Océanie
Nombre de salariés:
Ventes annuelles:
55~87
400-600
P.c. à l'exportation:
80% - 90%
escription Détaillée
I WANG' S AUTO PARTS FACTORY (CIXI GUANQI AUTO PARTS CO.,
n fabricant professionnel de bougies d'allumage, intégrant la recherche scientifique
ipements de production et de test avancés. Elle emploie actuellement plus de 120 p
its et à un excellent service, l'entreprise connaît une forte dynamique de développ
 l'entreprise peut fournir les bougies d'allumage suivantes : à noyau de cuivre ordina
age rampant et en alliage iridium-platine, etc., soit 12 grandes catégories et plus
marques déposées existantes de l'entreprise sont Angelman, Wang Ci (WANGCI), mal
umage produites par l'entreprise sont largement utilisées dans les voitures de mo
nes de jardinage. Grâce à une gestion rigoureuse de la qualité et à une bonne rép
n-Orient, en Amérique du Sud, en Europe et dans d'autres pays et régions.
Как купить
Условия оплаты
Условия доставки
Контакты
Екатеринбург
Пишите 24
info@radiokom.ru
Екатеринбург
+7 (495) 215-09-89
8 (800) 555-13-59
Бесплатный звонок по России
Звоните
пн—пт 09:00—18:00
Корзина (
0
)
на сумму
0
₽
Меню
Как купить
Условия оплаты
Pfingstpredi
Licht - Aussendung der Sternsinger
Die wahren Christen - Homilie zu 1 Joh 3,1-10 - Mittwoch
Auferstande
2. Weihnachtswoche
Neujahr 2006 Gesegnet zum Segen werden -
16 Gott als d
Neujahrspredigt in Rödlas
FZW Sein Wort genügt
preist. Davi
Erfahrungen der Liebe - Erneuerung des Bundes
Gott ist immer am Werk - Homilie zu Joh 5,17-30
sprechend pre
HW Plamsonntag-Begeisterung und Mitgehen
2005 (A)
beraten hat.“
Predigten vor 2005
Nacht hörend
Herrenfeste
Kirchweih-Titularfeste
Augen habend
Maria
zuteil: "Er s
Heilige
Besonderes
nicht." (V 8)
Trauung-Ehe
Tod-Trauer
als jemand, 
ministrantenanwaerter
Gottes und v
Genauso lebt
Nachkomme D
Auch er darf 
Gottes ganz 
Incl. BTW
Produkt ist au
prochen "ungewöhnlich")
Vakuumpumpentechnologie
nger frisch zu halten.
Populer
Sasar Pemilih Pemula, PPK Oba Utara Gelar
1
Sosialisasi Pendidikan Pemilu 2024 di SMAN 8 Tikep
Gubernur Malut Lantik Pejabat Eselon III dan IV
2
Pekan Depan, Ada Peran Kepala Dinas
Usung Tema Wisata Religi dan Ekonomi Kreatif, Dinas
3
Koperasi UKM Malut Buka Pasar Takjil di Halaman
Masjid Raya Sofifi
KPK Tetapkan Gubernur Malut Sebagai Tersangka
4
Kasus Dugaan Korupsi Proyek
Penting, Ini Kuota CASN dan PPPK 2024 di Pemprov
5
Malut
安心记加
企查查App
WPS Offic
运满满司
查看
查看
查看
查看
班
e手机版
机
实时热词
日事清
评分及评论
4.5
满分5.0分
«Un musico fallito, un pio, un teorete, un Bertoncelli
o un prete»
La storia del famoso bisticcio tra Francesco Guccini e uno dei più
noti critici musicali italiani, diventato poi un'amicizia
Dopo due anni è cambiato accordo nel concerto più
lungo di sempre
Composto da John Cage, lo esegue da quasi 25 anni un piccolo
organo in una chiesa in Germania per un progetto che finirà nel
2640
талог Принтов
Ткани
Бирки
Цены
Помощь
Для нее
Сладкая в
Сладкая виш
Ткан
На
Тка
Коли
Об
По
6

→ **Your objective**
I need all of the records above retyped exactly, please.

→ **Response box**
Océanie
Nombre de salariés:
Ventes annuelles:
55~87
400-600
P.c. à l'exportation:
80% - 90%
escription Détaillée
I WANG' S AUTO PARTS FACTORY (CIXI GUANQI AUTO PARTS CO.,
n fabricant professionnel de bougies d'allumage, intégrant la recherche scientifique
ipements de production et de test avancés. Elle emploie actuellement plus de 120 p
its et à un excellent service, l'entreprise connaît une forte dynamique de développ
 l'entreprise peut fournir les bougies d'allumage suivantes : à noyau de cuivre ordina
age rampant et en alliage iridium-platine, etc., soit 12 grandes catégories et plus
marques déposées existantes de l'entreprise sont Angelman, Wang Ci (WANGCI), mal
umage produites par l'entreprise sont largement utilisées dans les voitures de mo
nes de jardinage. Grâce à une gestion rigoureuse de la qualité et à une bonne rép
n-Orient, en Amérique du Sud, en Europe et dans d'autres pays et régions.
Как купить
Условия оплаты
Условия доставки
Контакты
Екатеринбург
Пишите 24
info@radiokom.ru
Екатеринбург
+7 (495) 215-09-89
8 (800) 555-13-59
Бесплатный звонок по России
Звоните
пн—пт 09:00—18:00
Корзина (
0
)
на сумму
0
₽
Меню
Как купить
Условия оплаты
Pfingstpredi
Licht - Aussendung der Sternsinger
Die wahren Christen - Homilie zu 1 Joh 3,1-10 - Mittwoch
Auferstande
2. Weihnachtswoche
Neujahr 2006 Gesegnet zum Segen werden -
16 Gott als d
Neujahrspredigt in Rödlas
FZW Sein Wort genügt
preist. Davi
Erfahrungen der Liebe - Erneuerung des Bundes
Gott ist immer am Werk - Homilie zu Joh 5,17-30
sprechend pre
HW Plamsonntag-Begeisterung und Mitgehen
2005 (A)
beraten hat.“
Predigten vor 2005
Nacht hörend
Herrenfeste
Kirchweih-Titularfeste
Augen habend
Maria
zuteil: "Er s
Heilige
Besonderes
nicht." (V 8)
Trauung-Ehe
Tod-Trauer
als jemand, 
ministrantenanwaerter
Gottes und v
Genauso lebt
Nachkomme D
Auch er darf 
Gottes ganz 
Incl. BTW
Produkt ist au
prochen "ungewöhnlich")
Vakuumpumpentechnologie
nger frisch zu halten.
Populer
Sasar Pemilih Pemula, PPK Oba Utara Gelar
1
Sosialisasi Pendidikan Pemilu 2024 di SMAN 8 Tikep
Gubernur Malut Lantik Pejabat Eselon III dan IV
2
Pekan Depan, Ada Peran Kepala Dinas
Usung Tema Wisata Religi dan Ekonomi Kreatif, Dinas
3
Koperasi UKM Malut Buka Pasar Takjil di Halaman
Masjid Raya Sofifi
KPK Tetapkan Gubernur Malut Sebagai Tersangka
4
Kasus Dugaan Korupsi Proyek
Penting, Ini Kuota CASN dan PPPK 2024 di Pemprov
5
Malut
安心记加
企查查App
WPS Offic
运满满司
查看
查看
查看
查看
班
e手机版
机
实时热词
日事清
评分及评论
4.5
满分5.0分
«Un musico fallito, un pio, un teorete, un Bertoncelli
o un prete»
La storia del famoso bisticcio tra Francesco Guccini e uno dei più
noti critici musicali italiani, diventato poi un'amicizia
Dopo due anni è cambiato accordo nel concerto più
lungo di sempre
Composto da John Cage, lo esegue da quasi 25 anni un piccolo
organo in una chiesa in Germania per un progetto che finirà nel
2640
талог Принтов
Ткани
Бирки
Цены
Помощь
Для нее
Сладкая в
Сладкая виш
Ткан
На
Тка
Коли
Об
По
6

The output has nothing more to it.